【現役コンサルタント解説】コンサルタントに必要なスキル・習得ポイント
テクノロジーの進化、コロナ禍、政情不安などによる急激な外部環境の変化が起こる中、企業が対応しなければならない課題はますます複雑になり、経営者は難しい意思決定を迅速かつ適切に行っていかなければなりません。このような状況の中、活躍するのが課題解決・変革のプロフェッショナルであるコンサルタントです。
しかし、
「コンサルタントって具体的にどういう役割なの?」
「コンサルタントをやるにはどんなスキルが必要なの?」
と思われている方も多いかと思います。そこで、本記事では、コンサルタントに必要なスキルとその習得ポイントについて解説します。
筆者は、某コンサルティングファームに所属する現役のコンサルタントで、大企業を中心に様々な業界に対してコンサルティングサービスを提供し、15年ほどのキャリアを有しています。また、最近は人材育成にも積極的に関与し、若手コンサルタントの成長を支援しています。それらの経験を踏まえて、一人前のコンサルタントになるために必要なスキルをどうやって習得していったのかを具体的な体験談とともにご紹介します。
本メディアをお読みの方はWebマーケティングに興味のある方や、Webマーケターを目指されている方が多いと思います。WebマーケターもWebマーケティングを使って企業の課題を解決するという点では、コンサルタントと共通するところがあり、また同じスキルを求められる部分もあるかと思いますので、参考になる部分は多いと思います。ぜひご一読ください。
コンサルタントの役割とは
コンサルタントと一言で言っても、戦略、業務、ITなど専門は細分化され、クライアントの期待や要求によって異なる場合もありますが、共通的な役割としては大きく以下3点です。
- アドバイザリー支援
クライアントからの相談や問い合わせに対して過去の経験や専門スキルに基づいて助言やアドバイスを行います。 - 課題解決支援
クライアントの課題や状況を把握し、クライアント固有の課題解決を支援します。解決策の提案だけで終わる場合もあれば、その実行までを担うこともあり、成果報酬型やクライアントと伴走して最終的な成功まで支援する場合もあります。 - プロジェクト管理支援
一般的にPMO(Project Management Office)と言われる役割で、プロジェクトマネージャーの補佐としてプロジェクトの進捗、課題、リスクなどを管理し、計画通りのスケジュール、品質、コストでプロジェクトを完了させることを支援します。大規模なプロジェクトになると関係者との合意形成やチーム間での意思疎通などが難しくなるため、コンサルタントがプロジェクト運営の専門家として支援します。
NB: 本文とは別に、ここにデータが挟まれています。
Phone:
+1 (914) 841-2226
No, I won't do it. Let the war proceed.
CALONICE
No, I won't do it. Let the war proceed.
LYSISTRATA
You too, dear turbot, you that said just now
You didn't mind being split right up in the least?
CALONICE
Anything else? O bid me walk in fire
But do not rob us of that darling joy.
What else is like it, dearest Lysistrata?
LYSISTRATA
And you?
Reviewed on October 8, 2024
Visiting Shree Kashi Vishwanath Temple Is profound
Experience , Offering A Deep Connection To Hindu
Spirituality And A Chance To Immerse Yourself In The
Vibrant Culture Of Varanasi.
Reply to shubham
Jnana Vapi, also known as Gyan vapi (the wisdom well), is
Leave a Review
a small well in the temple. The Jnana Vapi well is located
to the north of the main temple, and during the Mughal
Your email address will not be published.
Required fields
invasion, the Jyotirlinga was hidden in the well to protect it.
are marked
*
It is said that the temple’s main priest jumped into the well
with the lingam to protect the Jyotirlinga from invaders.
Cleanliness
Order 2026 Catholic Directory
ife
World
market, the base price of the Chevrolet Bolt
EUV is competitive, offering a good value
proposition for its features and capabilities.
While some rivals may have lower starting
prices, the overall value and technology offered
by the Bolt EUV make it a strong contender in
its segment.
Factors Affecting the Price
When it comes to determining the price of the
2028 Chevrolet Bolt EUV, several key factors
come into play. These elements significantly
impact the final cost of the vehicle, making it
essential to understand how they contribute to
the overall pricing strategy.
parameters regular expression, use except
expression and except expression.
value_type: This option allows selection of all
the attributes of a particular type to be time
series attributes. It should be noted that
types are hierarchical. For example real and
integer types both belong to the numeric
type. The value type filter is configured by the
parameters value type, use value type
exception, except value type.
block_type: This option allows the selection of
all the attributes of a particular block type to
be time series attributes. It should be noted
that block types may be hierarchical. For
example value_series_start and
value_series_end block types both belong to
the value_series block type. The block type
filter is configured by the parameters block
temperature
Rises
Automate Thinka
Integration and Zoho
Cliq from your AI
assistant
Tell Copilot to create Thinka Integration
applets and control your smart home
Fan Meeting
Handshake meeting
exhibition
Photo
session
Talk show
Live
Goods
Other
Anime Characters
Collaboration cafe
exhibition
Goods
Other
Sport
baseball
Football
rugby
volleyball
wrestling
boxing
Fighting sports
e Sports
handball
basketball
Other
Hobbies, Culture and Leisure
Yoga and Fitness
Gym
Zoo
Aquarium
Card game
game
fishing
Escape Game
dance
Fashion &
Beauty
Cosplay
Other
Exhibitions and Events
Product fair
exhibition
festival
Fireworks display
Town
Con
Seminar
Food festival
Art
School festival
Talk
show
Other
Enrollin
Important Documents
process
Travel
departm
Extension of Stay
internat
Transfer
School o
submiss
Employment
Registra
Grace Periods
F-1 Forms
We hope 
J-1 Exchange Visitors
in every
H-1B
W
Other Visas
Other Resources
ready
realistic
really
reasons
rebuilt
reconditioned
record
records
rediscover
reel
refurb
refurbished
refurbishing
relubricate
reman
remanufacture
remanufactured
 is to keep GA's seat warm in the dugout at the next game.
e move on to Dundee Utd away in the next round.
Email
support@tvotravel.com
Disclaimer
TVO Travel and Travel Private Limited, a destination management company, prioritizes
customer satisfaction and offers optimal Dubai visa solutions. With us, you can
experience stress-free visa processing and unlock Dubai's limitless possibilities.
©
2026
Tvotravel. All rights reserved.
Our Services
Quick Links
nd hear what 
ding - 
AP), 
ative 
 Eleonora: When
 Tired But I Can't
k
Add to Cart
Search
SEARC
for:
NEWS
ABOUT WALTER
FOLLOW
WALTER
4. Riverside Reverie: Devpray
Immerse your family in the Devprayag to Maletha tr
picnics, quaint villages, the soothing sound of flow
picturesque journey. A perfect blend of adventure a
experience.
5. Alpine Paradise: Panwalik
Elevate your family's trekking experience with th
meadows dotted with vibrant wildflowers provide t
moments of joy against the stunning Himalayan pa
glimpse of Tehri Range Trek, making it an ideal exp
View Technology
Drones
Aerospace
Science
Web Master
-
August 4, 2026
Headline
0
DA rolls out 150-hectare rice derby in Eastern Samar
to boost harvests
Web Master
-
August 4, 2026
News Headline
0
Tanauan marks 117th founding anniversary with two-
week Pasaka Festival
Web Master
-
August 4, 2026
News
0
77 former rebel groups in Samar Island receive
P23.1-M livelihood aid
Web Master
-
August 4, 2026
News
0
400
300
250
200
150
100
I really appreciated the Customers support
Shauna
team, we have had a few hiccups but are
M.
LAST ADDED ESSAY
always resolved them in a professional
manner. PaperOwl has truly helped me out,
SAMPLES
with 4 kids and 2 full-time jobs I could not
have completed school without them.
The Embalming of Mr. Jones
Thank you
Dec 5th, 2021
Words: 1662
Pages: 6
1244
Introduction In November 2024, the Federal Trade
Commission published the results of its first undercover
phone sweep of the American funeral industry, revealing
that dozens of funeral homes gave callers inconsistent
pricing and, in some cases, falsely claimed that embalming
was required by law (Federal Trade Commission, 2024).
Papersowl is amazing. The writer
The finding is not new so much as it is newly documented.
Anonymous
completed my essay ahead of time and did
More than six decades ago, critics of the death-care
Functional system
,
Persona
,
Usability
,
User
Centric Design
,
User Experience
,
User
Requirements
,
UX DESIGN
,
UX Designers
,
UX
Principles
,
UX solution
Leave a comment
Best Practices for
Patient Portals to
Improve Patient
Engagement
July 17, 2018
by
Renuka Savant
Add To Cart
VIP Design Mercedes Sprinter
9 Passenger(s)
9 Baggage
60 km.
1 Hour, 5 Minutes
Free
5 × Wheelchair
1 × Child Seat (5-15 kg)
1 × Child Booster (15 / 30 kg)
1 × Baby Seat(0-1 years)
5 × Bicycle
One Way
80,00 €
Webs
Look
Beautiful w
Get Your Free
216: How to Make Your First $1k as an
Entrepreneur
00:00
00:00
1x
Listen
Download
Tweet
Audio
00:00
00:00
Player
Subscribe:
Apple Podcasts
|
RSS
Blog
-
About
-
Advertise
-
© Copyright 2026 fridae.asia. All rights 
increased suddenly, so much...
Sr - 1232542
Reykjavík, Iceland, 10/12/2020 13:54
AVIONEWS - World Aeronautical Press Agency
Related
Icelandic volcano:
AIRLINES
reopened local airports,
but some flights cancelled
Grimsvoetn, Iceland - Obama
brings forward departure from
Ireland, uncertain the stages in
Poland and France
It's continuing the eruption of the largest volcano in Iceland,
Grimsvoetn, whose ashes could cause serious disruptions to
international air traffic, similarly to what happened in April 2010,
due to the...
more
どのような役割においてもコンサルタントは中立的、客観的な立場で、企業の課題を捉え問題解決を支援します。
また、過去は市場調査や他社事例などの情報提供を中心とした依頼も多かったのですが、インターネットなどの発展により誰でも有益な情報が簡単に入手できるようになったため、そのようなニーズは薄れ、より専門的な知見が求められたり、企業固有の課題解決、実行・実装支援など、よりクライアントに近い立場での支援が求められるケースが多くなってきています。
コンサルタントに必要な7つのスキルと習得のポイント
コンサルタントは専門領域やサービス内容によって必要なスキルは異なりますが、コンサルティングファームに新卒で入社した方が3年以内に習得することを期待される基本的なスキルについてご説明します。
1.論理的思考力(ロジカルシンキング)
論理的思考力(ロジカルシンキング)とは、複雑な事象や課題を体系的に整理し、筋道を立てて考える力のことです。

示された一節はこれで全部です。